- 
                Notifications
    You must be signed in to change notification settings 
- Fork 3.9k
Description
TL;DR: PR 35087 introduced an explicit fail in large joins with Acero when key data is larger than 4GB (solving the problem reported by issue 34474). However, I think (but I'm not sure) that this quick fix is too restrictive because the total size condition is applied to the total size of tables to be joined, rather than to the size of keys. As a consequence, Acero fails when trying to merge large tables, even when the size of key data is well below 4 GB.
EDIT: It looks like this bug is actually related to the size of the right table, but unrelated to the size of the left table (see here).
In this issue I proceed in four steps. First, I show the test introduced by PR 35087 erroneously applies to the total size of data processed in the join, rather than the size of the key data. Second, I try to find the root cause of this behavior. Third, I discuss whether this is really a bug, or the expected behavior of Acero. Fourth, I suggest the sketch of a solution.
Description of the problem
PR 35087 introduced an explicit fail in large joins with Acero when key data is larger than 4GB (here). However, I discovered that this error message does disappear when I reduce the number of columns in the Arrow Tables I'm trying to merge.

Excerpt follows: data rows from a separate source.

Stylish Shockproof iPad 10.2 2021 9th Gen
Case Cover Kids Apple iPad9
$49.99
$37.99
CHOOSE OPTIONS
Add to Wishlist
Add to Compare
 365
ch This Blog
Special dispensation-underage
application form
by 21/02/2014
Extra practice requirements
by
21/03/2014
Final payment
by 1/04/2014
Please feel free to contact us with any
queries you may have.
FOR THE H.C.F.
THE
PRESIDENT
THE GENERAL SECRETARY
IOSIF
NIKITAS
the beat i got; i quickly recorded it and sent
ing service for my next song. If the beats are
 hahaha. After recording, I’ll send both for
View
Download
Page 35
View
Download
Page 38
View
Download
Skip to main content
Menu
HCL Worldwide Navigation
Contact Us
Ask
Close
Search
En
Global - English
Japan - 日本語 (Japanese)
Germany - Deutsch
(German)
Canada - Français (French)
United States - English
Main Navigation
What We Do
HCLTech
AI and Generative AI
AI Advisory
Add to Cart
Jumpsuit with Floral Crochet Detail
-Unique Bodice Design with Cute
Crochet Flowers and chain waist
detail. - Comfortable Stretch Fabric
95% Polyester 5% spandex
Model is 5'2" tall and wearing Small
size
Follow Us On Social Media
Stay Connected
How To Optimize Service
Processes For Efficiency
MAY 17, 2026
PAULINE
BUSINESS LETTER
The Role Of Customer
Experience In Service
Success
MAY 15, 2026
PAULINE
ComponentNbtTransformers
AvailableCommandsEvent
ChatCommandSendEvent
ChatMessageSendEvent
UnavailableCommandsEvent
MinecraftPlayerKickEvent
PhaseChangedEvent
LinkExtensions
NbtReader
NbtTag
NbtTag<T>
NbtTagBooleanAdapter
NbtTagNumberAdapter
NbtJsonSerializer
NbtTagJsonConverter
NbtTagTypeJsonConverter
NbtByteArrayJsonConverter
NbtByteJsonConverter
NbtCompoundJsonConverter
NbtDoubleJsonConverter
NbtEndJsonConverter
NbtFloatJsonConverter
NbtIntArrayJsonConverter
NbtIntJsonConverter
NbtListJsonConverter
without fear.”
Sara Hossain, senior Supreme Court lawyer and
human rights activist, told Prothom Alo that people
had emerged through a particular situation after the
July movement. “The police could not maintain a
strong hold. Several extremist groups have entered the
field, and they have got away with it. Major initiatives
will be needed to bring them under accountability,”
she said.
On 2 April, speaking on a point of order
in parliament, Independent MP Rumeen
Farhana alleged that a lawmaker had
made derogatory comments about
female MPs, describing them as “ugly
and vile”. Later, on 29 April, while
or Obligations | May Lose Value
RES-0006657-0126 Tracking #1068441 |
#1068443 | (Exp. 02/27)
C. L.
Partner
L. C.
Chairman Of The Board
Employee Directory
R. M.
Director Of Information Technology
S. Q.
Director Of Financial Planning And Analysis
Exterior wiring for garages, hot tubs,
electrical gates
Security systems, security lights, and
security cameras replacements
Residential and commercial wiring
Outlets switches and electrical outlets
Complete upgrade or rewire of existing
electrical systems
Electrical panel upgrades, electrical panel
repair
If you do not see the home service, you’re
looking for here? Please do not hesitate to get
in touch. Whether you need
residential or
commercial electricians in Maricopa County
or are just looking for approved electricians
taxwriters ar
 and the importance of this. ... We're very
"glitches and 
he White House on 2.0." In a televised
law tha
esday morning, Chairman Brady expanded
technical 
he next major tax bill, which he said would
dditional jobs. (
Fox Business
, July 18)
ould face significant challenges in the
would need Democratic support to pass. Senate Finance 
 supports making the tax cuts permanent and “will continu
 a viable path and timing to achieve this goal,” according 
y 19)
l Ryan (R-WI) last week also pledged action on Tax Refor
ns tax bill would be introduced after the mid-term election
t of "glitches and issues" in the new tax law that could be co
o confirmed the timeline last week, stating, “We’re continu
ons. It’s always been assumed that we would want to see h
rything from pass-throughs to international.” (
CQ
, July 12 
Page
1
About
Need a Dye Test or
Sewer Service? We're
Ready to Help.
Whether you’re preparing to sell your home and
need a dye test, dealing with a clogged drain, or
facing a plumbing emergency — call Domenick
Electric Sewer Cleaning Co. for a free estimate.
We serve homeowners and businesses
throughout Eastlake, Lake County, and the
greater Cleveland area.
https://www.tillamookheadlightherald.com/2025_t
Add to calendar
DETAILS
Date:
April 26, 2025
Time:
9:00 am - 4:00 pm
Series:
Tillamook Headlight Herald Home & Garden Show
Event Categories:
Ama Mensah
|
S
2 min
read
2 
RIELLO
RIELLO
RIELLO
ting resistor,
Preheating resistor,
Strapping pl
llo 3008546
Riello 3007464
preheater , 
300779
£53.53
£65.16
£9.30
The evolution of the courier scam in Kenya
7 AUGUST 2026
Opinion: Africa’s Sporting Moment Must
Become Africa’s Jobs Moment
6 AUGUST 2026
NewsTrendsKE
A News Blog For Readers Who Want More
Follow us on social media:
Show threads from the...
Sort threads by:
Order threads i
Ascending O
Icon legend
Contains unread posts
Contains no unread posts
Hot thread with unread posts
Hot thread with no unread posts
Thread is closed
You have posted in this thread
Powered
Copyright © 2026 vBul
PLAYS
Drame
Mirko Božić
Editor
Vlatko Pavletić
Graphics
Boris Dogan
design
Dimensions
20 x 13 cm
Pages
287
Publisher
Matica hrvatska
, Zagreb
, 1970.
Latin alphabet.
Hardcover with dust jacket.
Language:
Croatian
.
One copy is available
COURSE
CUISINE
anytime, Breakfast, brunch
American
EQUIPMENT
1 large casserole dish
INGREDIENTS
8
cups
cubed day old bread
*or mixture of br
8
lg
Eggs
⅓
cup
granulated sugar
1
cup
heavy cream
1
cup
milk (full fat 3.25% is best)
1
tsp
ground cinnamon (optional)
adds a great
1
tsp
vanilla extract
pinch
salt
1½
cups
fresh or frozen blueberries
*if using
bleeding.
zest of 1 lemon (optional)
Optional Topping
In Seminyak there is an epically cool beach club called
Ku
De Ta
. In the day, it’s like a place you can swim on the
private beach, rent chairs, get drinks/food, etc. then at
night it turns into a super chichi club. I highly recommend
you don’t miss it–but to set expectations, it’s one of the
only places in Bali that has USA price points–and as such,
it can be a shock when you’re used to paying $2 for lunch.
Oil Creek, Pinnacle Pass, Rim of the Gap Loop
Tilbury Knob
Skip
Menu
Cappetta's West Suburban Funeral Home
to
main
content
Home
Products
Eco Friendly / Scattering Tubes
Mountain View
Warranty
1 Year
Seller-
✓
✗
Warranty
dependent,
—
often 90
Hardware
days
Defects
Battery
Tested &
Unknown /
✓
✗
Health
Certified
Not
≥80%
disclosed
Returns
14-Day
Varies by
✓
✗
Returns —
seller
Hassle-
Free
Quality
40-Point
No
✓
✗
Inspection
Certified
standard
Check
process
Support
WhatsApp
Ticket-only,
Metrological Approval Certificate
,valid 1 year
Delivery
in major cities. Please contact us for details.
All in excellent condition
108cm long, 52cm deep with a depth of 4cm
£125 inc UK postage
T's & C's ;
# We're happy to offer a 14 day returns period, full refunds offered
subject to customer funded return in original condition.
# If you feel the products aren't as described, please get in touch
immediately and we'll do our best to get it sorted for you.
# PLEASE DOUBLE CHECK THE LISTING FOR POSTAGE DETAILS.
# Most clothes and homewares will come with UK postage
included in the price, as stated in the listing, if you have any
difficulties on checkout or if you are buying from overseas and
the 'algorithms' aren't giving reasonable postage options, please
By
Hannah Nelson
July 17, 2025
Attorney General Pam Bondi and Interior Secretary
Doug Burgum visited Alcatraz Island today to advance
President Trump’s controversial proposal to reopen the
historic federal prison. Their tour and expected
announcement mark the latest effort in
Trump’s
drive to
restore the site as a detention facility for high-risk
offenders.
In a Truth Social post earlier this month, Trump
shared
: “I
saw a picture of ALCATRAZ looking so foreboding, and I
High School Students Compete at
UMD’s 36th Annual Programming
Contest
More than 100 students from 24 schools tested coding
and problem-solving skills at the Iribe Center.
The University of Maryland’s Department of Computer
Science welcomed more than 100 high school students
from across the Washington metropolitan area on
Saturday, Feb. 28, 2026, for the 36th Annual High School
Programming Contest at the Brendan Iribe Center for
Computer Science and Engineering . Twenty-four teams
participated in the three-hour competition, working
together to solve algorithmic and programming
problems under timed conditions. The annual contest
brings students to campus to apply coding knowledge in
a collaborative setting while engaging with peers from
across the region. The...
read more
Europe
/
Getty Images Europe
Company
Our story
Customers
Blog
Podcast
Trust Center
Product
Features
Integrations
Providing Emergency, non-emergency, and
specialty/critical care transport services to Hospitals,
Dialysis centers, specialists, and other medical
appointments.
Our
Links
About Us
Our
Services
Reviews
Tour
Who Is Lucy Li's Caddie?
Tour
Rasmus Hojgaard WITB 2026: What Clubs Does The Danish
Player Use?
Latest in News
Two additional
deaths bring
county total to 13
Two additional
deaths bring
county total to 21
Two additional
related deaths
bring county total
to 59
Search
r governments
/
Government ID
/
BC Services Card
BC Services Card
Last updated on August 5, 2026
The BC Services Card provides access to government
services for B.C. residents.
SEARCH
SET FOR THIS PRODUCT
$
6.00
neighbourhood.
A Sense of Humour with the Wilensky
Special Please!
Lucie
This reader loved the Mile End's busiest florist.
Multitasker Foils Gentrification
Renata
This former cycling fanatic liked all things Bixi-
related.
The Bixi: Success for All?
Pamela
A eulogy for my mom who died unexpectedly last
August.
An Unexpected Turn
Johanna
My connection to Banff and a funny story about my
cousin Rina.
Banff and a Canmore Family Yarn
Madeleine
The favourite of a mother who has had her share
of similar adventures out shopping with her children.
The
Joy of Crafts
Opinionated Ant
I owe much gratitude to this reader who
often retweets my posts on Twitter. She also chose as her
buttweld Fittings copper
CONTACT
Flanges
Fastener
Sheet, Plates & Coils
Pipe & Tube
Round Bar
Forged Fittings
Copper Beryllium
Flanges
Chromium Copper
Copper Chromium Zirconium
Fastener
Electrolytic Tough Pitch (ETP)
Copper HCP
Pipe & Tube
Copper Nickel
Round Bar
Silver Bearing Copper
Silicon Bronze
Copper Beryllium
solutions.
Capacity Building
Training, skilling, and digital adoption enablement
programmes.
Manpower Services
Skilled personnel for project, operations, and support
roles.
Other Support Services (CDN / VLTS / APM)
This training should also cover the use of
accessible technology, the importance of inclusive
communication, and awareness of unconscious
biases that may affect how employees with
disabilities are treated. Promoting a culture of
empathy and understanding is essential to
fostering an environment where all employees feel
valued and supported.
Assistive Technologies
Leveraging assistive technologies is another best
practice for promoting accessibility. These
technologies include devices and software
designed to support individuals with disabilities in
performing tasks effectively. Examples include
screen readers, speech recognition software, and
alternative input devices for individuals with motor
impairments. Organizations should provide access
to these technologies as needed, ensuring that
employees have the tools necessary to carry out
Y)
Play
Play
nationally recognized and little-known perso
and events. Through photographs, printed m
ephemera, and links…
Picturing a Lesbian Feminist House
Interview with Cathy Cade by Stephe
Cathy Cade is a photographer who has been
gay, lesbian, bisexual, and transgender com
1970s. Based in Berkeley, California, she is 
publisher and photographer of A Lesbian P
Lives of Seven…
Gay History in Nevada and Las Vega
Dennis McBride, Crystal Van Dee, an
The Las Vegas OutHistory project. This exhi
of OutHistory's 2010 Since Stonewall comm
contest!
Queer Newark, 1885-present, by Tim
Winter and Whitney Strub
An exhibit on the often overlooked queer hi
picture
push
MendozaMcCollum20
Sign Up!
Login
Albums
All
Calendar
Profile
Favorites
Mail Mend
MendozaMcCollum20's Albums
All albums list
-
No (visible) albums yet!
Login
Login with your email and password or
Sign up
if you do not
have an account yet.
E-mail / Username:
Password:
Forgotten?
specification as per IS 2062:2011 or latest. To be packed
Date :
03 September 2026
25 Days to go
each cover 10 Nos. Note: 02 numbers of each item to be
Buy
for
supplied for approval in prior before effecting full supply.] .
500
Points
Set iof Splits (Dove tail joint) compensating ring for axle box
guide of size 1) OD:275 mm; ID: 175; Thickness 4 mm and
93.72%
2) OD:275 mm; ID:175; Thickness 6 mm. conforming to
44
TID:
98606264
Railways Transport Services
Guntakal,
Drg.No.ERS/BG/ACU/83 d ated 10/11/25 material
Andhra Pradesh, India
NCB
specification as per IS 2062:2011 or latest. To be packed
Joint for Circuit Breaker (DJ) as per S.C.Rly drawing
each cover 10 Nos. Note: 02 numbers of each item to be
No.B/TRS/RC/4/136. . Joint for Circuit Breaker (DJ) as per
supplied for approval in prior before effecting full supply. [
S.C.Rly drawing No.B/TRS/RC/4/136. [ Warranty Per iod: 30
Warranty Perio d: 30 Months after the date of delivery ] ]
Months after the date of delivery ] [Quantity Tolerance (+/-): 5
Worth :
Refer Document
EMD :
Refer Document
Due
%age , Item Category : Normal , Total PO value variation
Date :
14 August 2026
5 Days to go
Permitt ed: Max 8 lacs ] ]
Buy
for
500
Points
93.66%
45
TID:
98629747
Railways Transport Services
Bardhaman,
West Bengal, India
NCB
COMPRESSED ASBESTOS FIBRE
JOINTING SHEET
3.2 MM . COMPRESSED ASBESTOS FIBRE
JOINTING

In the following reproducible example, I generate a large Arrow Table and merge it with itself, increasing the number of columns in the right table. The merge works fine for a limited number of columns, then the error message pops up when the number of columns reaches a threshold (8 in my case).
As a consequence, Acero throws an error whenever I try to merge large Arrow Tables, even for tables with key data significantly smaller than 4 GB.
Reproducible example in R
library(stringi)
library(arrow)
library(dplyr)
# Generate a large number of rows with ONE heavy key column
n_rows <- 2e7
length_id <- 20
ids <- stringi::stri_rand_strings(n_rows, length = length_id)
# Create a large Arrow Table with heavy payloads
data <- data.frame(
  id = ids
) |> 
  as_arrow_table() |>
  mutate(
    # Create payload variables
    variable1   = id,
    variable2   = id,
    variable3   = id,
    variable4   = id,
    variable5   = id,
    variable6   = id,
    variable7   = id,
    variable8   = id,
    variable9   = id,
    variable10  = id
  ) |>
  compute()
vars <- names(data)[!names(data) %in% c("id")]
nb_var <- length(vars)
# Join the dataset with itself, with an increasing number of variables
lapply(1:nb_var, function(n) {
  print(paste0("Doing the join with ", n+1, " variables"))
  vars_temp <- c("id", vars[1:n])
  print(vars_temp)
  data_out <- data |> 
    left_join(
      data |>
        select(all_of(vars_temp)),
      by = c("id" = "id")
    ) |>
    compute()
  return("Success!")
})
Cause of the problem
I dived in the C++ source code of Acero to understand the problem. Disclaimer: I do not know anything about C++, so my report might be messy from here on.
PR 35087 introduced a logical test in Status RowArrayMerge::PrepareForMerge(). This test computes what I understand to be the size of the sources (here).
I think the problem comes from the fact that the Status RowArrayMerge::PrepareForMerge() is called twice in SwissTableForJoinBuild::PreparePrtnMerge(): once for the keys (here) and once for payload variables (here). My intuition is that, when applied to payload variables, the logical test actually computes the size of the payload variables, so more or less the size of the tables to be joined. EDIT: It looks like this bug is actually related to the size of the right table, but unrelated to the size of the left table (see here).
Is this really a bug?
Given that I don't know how Acero performs joins, I'm not entirely sure whether the 4 GB size limit mentioned by @westonpace in this message applies to the size of the keys or to the size of the tables to be joined. My understanding of the discussion in the issue and of the error message is that the size limit applies to keys, so the behavior I describe should be considered as a bug. But maybe I misunderstood, and the size limit applies to table size, so the behavior I describe should be considered as the expected one.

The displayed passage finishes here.